DeepMind, the world’s leading Artificial Intelligence outfit, has released a remarkable new study with implications for those of us interested in war, cooperation, and the strategic ramifications of AI.
In short, their agents demonstrated the ability to relate socially in a competitive environment. When resources (green apples) were plentiful, the agents cooperated happily. When they were scarce, all hell broke out – DeepMind had endowed he agents with the ability to shoot each other; and that’s exactly what they did.
In my next book, I take a long-run view of strategy, all the way from early human evolution through to the advent of AI. It’ll be out soon, but by way of preview, and since DeepMind has made it relevant.
First things first – DeepMind’s agents may have cooperated or fought; but they didn’t do so for the same reasons we did. They were making ‘rational’ decisions about whether to cooperate on the basis of individual gain, of the sort that will be familiar from game theory puzzles, like the famous Prisoner’s Dilemma.
Human cooperation is a puzzle – why do we cooperate when the benefits from slacking off can be substantial, especially if we deceive others about it? Natural selection happens at the level of the gene, not the group – so why should I risk my genes to help the group out?
One answer (mine, in fact) is war: the pressure of intergroup conflict, which we now think was pretty ubiquitous. Groups that cooperate together win against groups that do not. This is particularly true when weapons are pretty primitive, and fighting is in the form of a melee, rather than a one on one duel. If you don’t cooperate with group members there’s a good chance that both you and your group will go out of business.
Frederick Lanchester did the maths back in 1916, in his catchily named ‘square law of armed conflict’. When the force of many could be concentrated against the few, there were disproportionate gains from scale. The takeout: there is a massive military advantage to be had from being in a larger group; and larger groups that cooperate will win against smaller groups that do not.
Two results follow – we instinctively cooperate, especially with those we identify as being in our group (conversely we are chippy xenophobes against outgroup people). And second, there’s a clear incentive to form larger groups – including of non-related people. Hence a motive for the development of cultural identities – a shorthand way of saying who can be trusted in a tussle. Over a long period of time, and beginning some half-million years ago, humans developed unique social abilities – including a sophisticated empathy and theory of mind, allowing us to gauge what other individuals believed. Could we trust them not to malinger? In war, we, like chimpanzees today, worked the odds in our favour – fighting primarily by raid and ambush, and attacking with surprise and massively advantageous force ratios. Victory goes to the big battalions.
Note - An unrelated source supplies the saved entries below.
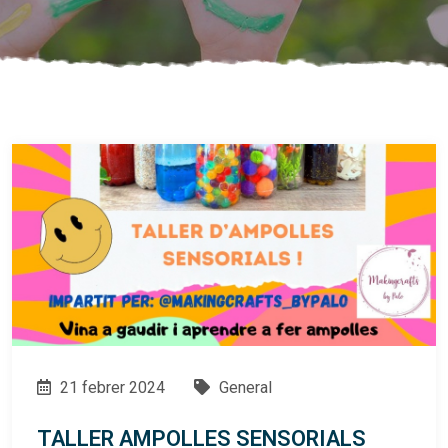
21 febrer 2024
General
TALLER AMPOLLES SENSORIALS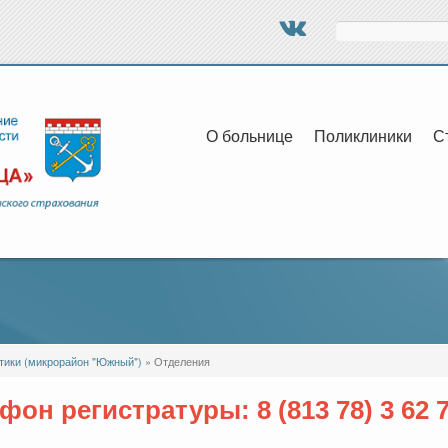
Поиск
О больнице
Поликлиники
С
тики (микрорайон "Южный")
» Отделения
фон регистратуры: 8 (813 78) 3 62 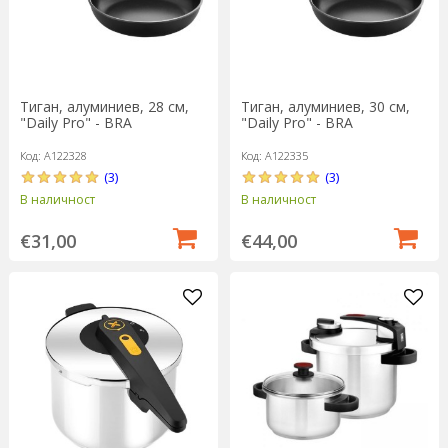
Тиган, алуминиев, 28 см,
Тиган, алуминиев, 30 см,
"Daily Pro" - BRA
"Daily Pro" - BRA
Код: A122328
Код: A122335
(3)
(3)
В наличност
В наличност
€31,00
€44,00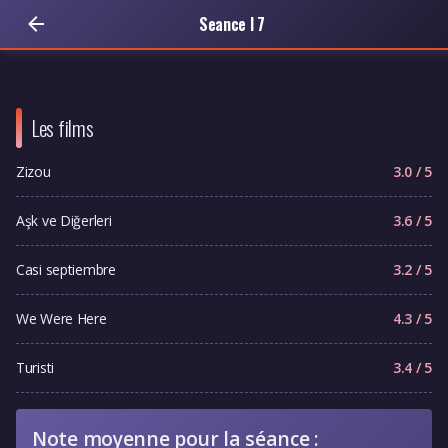
Seance I 7
Les films
Zizou
3.0 / 5
Aşk ve Diğerleri
3.6 / 5
Casi septiembre
3.2 / 5
We Were Here
4.3 / 5
Turisti
3.4 / 5
Note moyenne pour la séance :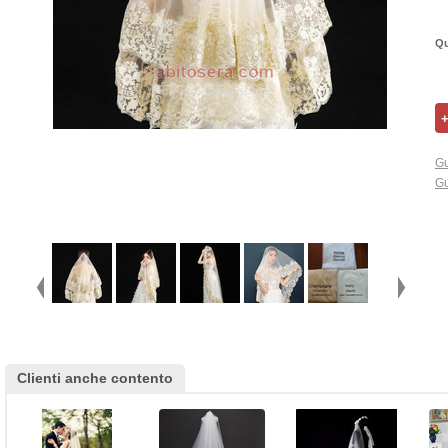
Qu
Gu
Gu
Clienti anche contento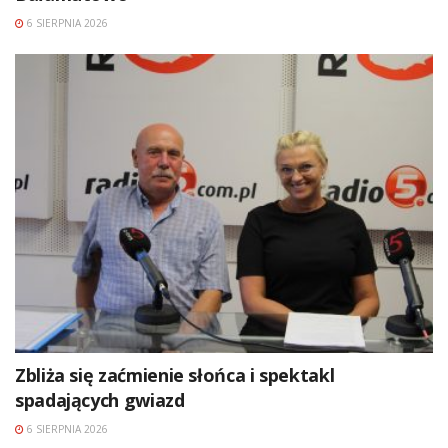
6 SIERPNIA 2026
Zbliża się zaćmienie słońca i spektakl
spadających gwiazd
6 SIERPNIA 2026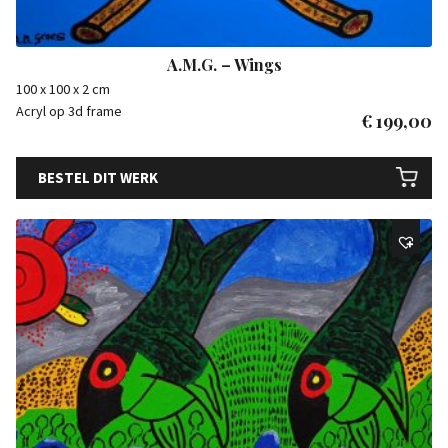
A.M.G. – Wings
100 x 100 x 2 cm
Acryl op 3d frame
€
199,00
BESTEL DIT WERK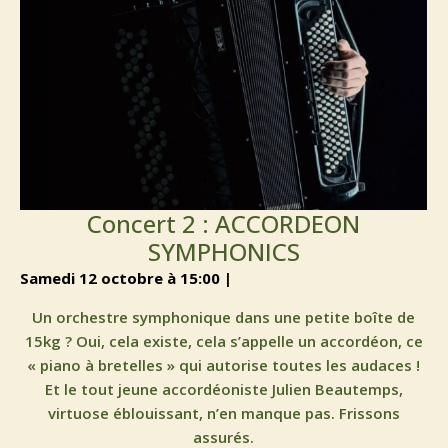
Concert 2 : ACCORDEON
SYMPHONICS
samedi 12 octobre à 15:00 |
Un orchestre symphonique dans une petite boîte de
15kg ? Oui, cela existe, cela s’appelle un accordéon, ce
« piano à bretelles » qui autorise toutes les audaces !
Et le tout jeune accordéoniste Julien Beautemps,
virtuose éblouissant, n’en manque pas. Frissons
assurés.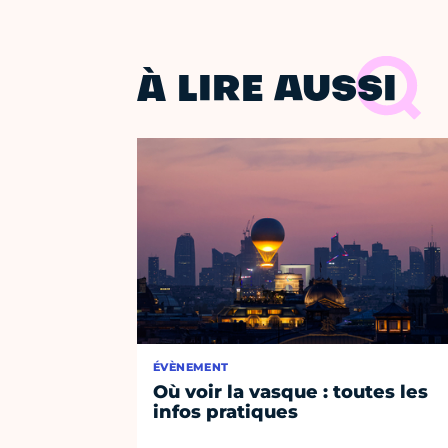
À LIRE AUSSI
ÉVÈNEMENT
Où voir la vasque : toutes les
infos pratiques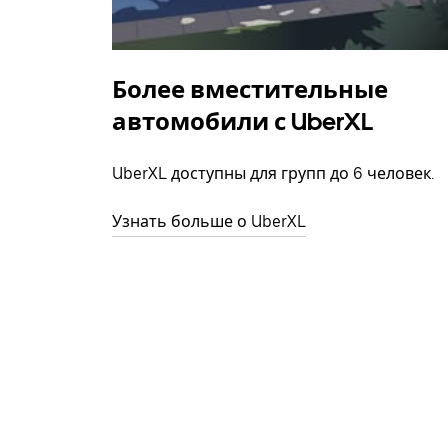
Более вместительные
автомобили с UberXL
UberXL доступны для групп до 6 человек.
Узнать больше о UberXL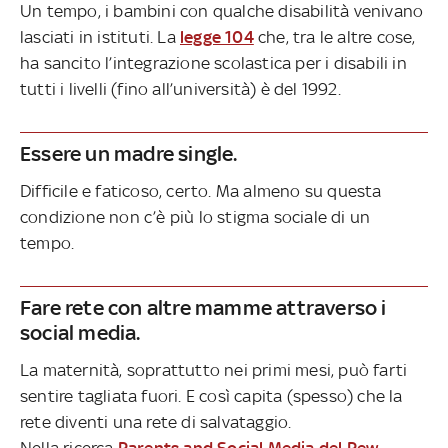
Un tempo, i bambini con qualche disabilità venivano
lasciati in istituti. La
legge 104
che, tra le altre cose,
ha sancito l’integrazione scolastica per i disabili in
tutti i livelli (fino all’università) è del 1992.
Essere un madre single.
Difficile e faticoso, certo. Ma almeno su questa
condizione non c’è più lo stigma sociale di un
tempo.
Fare rete con altre mamme attraverso i
social media.
La maternità, soprattutto nei primi mesi, può farti
sentire tagliata fuori. E così capita (spesso) che la
rete diventi una rete di salvataggio.
Nella ricerca
Parents and Social Media del Pew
The arrival of culture, thanks to all that cooperation, modified the situation somewhat: new strategies were available – including, of course, defence in depth! Scale mattered, but clever thinking might offset it.
Back to DeepMind, and the impending rise of the machines. Their agents cooperate to harvest digital apples; but the logic of that cooperation is not the same as that which drove humans to develop culture, empathy, theory of mind, and instinctive cooperation. Their cognitive architectures are far different from ours: they are not embodied biological intelligences, whose very survival depends on navigating a rich social terrain. They are not enmeshed in a biological world of natural selection; driven – often unconsciously – by the imperative to propagate their genetic code. They do not exist in groups that are in a constant state of conflict with neighbours. Harvesting a digital apple does not require the same cooperation as a mammoth hunt. DeepMind’s ‘toy universe’ is a much simpler affair – like an 80s arcade game, but with better baddies.
So, let’s all relax, no?
Well, to a point. Artificial General Intelligence, if it ever manifests, is unlikely to mirror human intelligence, which evolved as the answer to a particular environmental problem – replete with its emotions, massively parallel unconscious deliberation, and narrowband self-aware, reflective conscious. You could perhaps model that in cyberspace – but that would just remain a model. Philosophers like to pose the conundrum: what is it like to experience life as a bat? Answer: we’ll never know, but you can bet it’s much closer to us than the ‘life’ of a machine.
Still, groups of AI will face very similar meta-problems: scarce resources; the possibility of conflict to secure them; and a need to understand what other agents are likely to do. Their inclination to cooperate or compete with those agents may differ radically from our own. Watch this space.